For the last decade or so, climate researchers like Otto have been working on statistical techniques aimed at estimating the extent to which a warmer world is making weather events more extreme and/or increasing the frequency of such events. One technique is to run climate models using the current levels of atmospheric greenhouse gases to see if they reproduce the relevant observed weather trends for a region. If the models accurately track the actual record of weather events, the researchers next run them assuming pre-industrial greenhouse gas concentrations. The differences in, say, the maximum temperature during a heat wave, the amount of rainfall dumped by a hurricane, or the timing and extent of wildfires provide an estimate of how much man-made warming may contribute to specific extreme events.
And so on with mixed results.Consider the massive heat wave in June 2021.... Under pre-industrial conditions, WWA researchers found, the chance of a heat wave like that was essentially zero. "Western North American extreme heat [was] virtually impossible without human-caused climate change," they concluded.
Other notable 2021 extreme weather events in the U.S. included Hurricane Ida, which slashed the coast of Louisiana in August; a massive December outbreak of tornadoes in Kentucky; and the Colorado wildfire that destroyed 1,000 houses just outside Boulder in late December.

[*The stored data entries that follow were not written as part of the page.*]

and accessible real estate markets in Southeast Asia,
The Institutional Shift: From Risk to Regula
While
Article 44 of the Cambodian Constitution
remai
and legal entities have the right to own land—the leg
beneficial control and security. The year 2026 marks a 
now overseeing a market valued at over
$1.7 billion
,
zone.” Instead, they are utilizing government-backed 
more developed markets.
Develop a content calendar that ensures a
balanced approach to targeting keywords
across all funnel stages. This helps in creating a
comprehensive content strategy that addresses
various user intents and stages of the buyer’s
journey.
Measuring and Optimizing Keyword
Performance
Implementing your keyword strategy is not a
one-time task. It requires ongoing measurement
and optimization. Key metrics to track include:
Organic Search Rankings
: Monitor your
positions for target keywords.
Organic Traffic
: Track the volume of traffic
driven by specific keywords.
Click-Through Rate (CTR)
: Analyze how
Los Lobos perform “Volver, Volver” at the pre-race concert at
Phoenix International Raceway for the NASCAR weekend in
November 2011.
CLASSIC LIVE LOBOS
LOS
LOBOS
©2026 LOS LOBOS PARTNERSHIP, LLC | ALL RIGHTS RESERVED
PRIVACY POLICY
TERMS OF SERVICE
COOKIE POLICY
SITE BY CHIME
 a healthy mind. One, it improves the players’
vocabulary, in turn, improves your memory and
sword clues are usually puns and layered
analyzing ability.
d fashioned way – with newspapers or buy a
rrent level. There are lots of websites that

Are all those events also strong examples of weather as climate?
...Studies "provide limited evidence of anthropogenic effects on [tropical cyclone] intensifications so far," the IPCC report notes, "but high confidence for increases in [tropical cyclone] heavy precipitation." In other words, the evidence that global warming is causing hurricanes to spin up faster is currently weak, but the evidence that it boosts rainfall during hurricanes is stronger....
Climate models are too coarse and observational data too sparse to draw firm conclusions about how climate change may be affecting tornadoes. The IPCC report notes that the annual average number of tornadoes in the U.S. has remained constant since the 1970s, although their location appears to be shifting from the Great Plains toward the mid-South, which includes Kentucky.

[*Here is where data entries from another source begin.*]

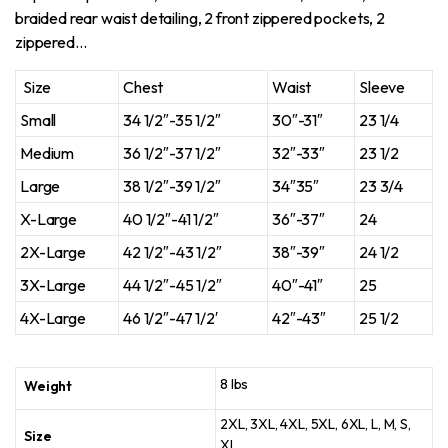
braided rear waist detailing, 2 front zippered pockets, 2
zippered…
Size
Chest
Waist
Sleeve
Small
34 1/2″-35 1/2″
30″-31″
23 1/4
Medium
36 1/2″-37 1/2″
32″-33″
23 1/2
Large
38 1/2″-39 1/2″
34″35″
23 3/4
X-Large
40 1/2″-41 1/2″
36″-37″
24
2X-Large
42 1/2″-43 1/2″
38″-39″
24 1/2
3X-Large
44 1/2″-45 1/2″
40″-41″
25
4X-Large
46 1/2″-47 1/2′
42″-43″
25 1/2
8 lbs
Weight
2XL, 3XL, 4XL, 5XL, 6XL, L, M, S,
Size
XL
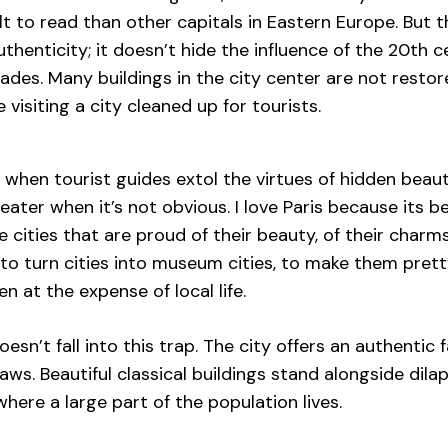
lt to read than other capitals in Eastern Europe. But th
uthenticity; it doesn’t hide the influence of the 20th
cades. Many buildings in the city center are not resto
ke visiting a city cleaned up for tourists.
 it when tourist guides extol the virtues of hidden beau
reater when it’s not obvious. I love Paris because its be
ve cities that are proud of their beauty, of their charm
to turn cities into museum cities, to make them pret
en at the expense of local life.
esn’t fall into this trap. The city offers an authenti
flaws. Beautiful classical buildings stand alongside dil
ere a large part of the population lives.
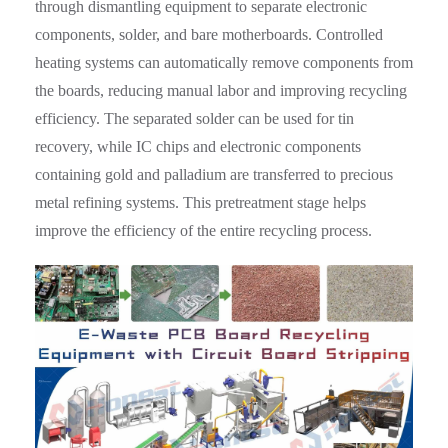
through dismantling equipment to separate electronic
components, solder, and bare motherboards. Controlled
heating systems can automatically remove components from
the boards, reducing manual labor and improving recycling
efficiency. The separated solder can be used for tin
recovery, while IC chips and electronic components
containing gold and palladium are transferred to precious
metal refining systems. This pretreatment stage helps
improve the efficiency of the entire recycling process.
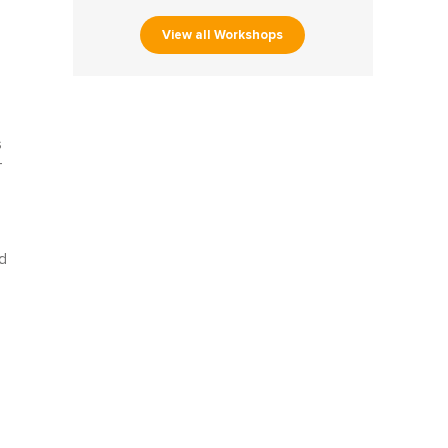
View all Workshops
s
-
d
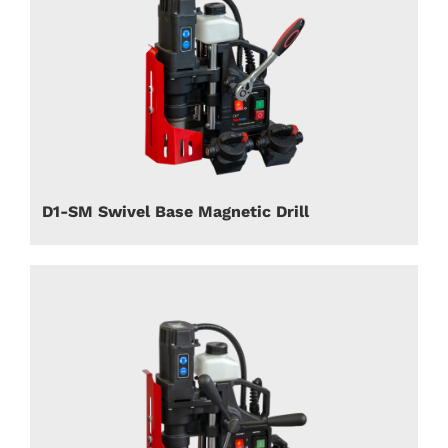
D1-SM Swivel Base Magnetic Drill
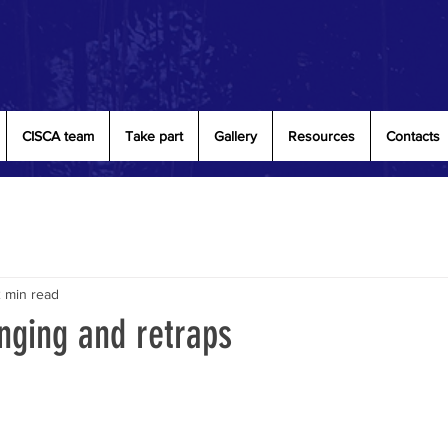
CISCA team
Take part
Gallery
Resources
Contacts
 min read
nging and retraps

Fire weather involves a combination of high temperatures, drought, and low humidity. From 1979 to 2013, the global burnable area affected by long fire-weather seasons doubled, and the average length of the fire-weather season increased by 19 percent, according to research cited by the IPCC. Despite climate change "at the global scale," however, "the total burned area has been decreasing between 1998 and 2015 due to human activities" such as agricultural expansion and intensification.
Politics.
In a May 2021 Climatic Change article, Otto and her collaborators observe that extreme event attribution studies have three primary uses: answering questions from the public, providing information on how to adapt to future weather extremes, and, last but not least, "increasing the 'immediacy' of climate change, thereby increasing support for mitigation."...
...[But] Economic growth and technological innovation already have enabled people to thrive as they adapt to extreme weather events. As a result, noted Copenhagen Consensus Center President Bjorn Lomborg in a 2020 Technological Forecasting and Social Change article, the chance that a person might die from climate-related risks such as floods, droughts, storms, wildfires, and extreme temperatures has fallen by more than 99 percent since 1920.
Attribution research is increasingly able to tell us how climate change is affecting the likelihood of extreme weather events. But it cannot tell us how best to handle them.